If you’re batching the messages with longer time intervals between writes, this may not be necessary, but it is a good practice to establish for ruggedizing your code. Note: If a more serious error occurs on the named pipe, it may be that a crash has occurred that will be visible in the logs for the pipeline. Any of these errors will be visible in the pipeline’s user logs, accessible with pachctl logs --pipeline=<your pipeline name>.

                // and the message
                for _, err = tw.Write(m.Value); err != nil; {
                    if !strings.Contains(err.Error(), "broken pipe") {
                        return err
                    }
                    // if there's a broken pipe, just give it some time to get ready for the next message
                    time.Sleep(5 * time.Millisecond)
                }
                return nil
            }

That’s the rough outline of operations for processing data in queues and writing it to a spout from a client.

Create the container for the server

Once you have containerized your server, you can place it in a Pachyderm spout by writing an appropriate pipeline specification.

Writing the spout pipeline specification

A spout is defined using a similar spec to a pipeline, and created using the pachctl create pipeline command.

In our example above, we created a server using Go.
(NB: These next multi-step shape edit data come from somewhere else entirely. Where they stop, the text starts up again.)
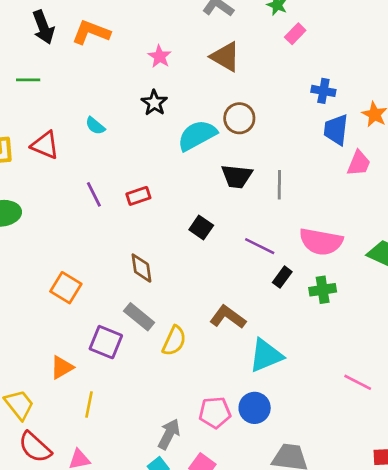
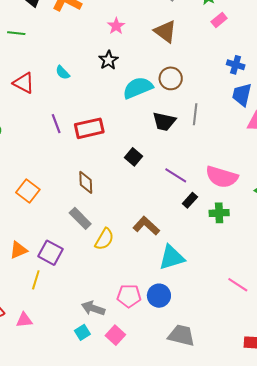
gray line: (279, 185) -> (195, 114), moved
red rectangle: (138, 196) -> (89, 128), size x1.6
purple square: (106, 342) -> (51, 253), moved
gray arrow: (169, 434) -> (93, 308), turned -105

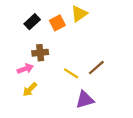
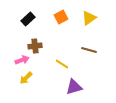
yellow triangle: (79, 14) -> (89, 18), moved
orange square: (57, 23) -> (61, 17), moved
brown line: (96, 68) -> (89, 50), moved, turned 56

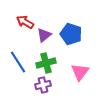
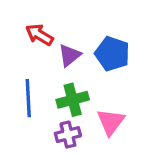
blue line: (18, 62) -> (28, 98), turned 30
pink triangle: (80, 72) -> (111, 122), moved

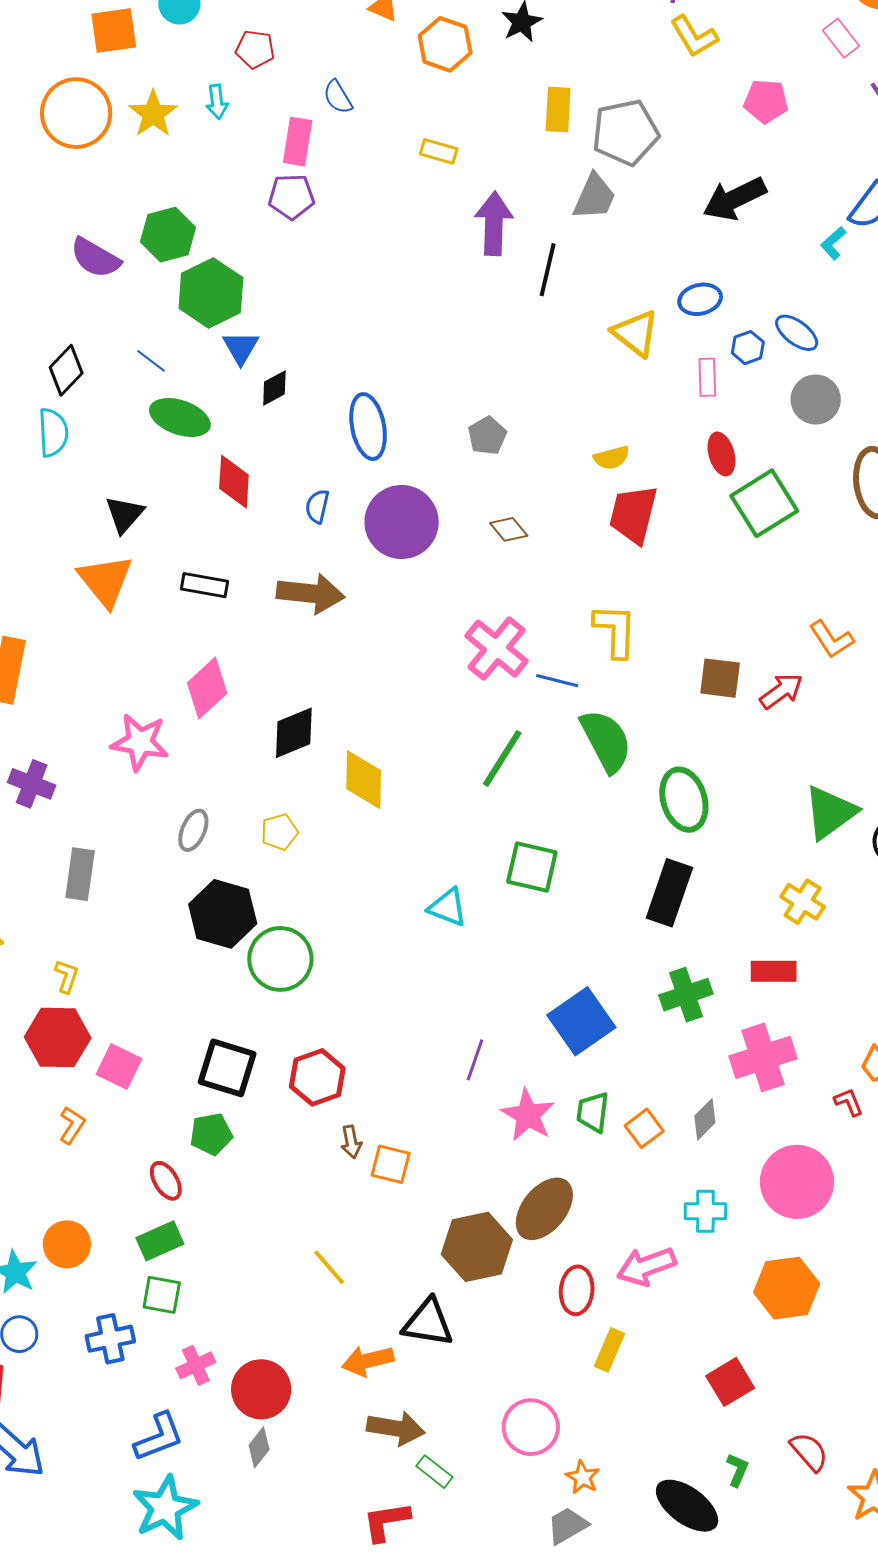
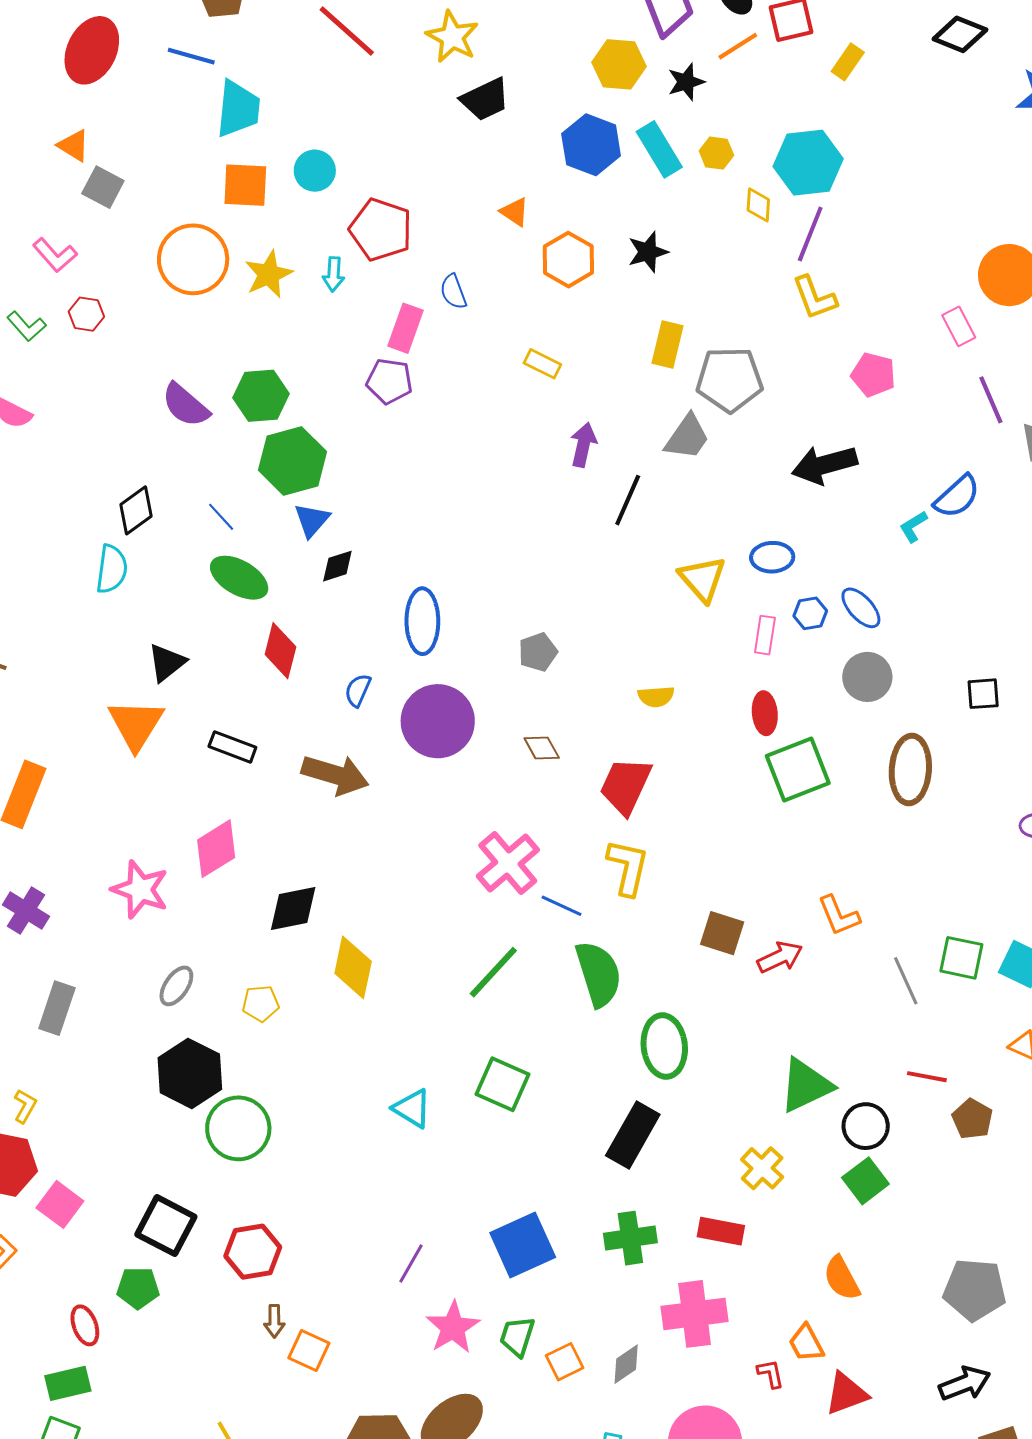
red pentagon: (255, 49) -> (381, 230), size x1.6
purple arrow: (494, 224) -> (583, 445), size x0.7
red trapezoid: (633, 514) -> (626, 786), moved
The Dockerfile for creating a container with that server in it is in the kafka example.

Assuming that’s been done, we might define the specification for the spout something like this. The overwrite property on the spout is false by default; setting it to true would be like having the --overwrite flag specified on every pachctl put file.

{
  "pipeline": {
    "name": "my-spout"
  },
  "transform": {
    "cmd": [ "go", "run", "./main.go" ],
    "image": "myaccount/myimage"
  },
  "env": {
    "HOST": "kafkahost",
    "TOPIC": "mytopic",
    "PORT": "9092"
  },
  "spout": {
    "overwrite": false
  }
}

We would then use pachctl create pipeline -f my-spout.json to install the spout. It would begin processing messages and placing them in the my-spout repo.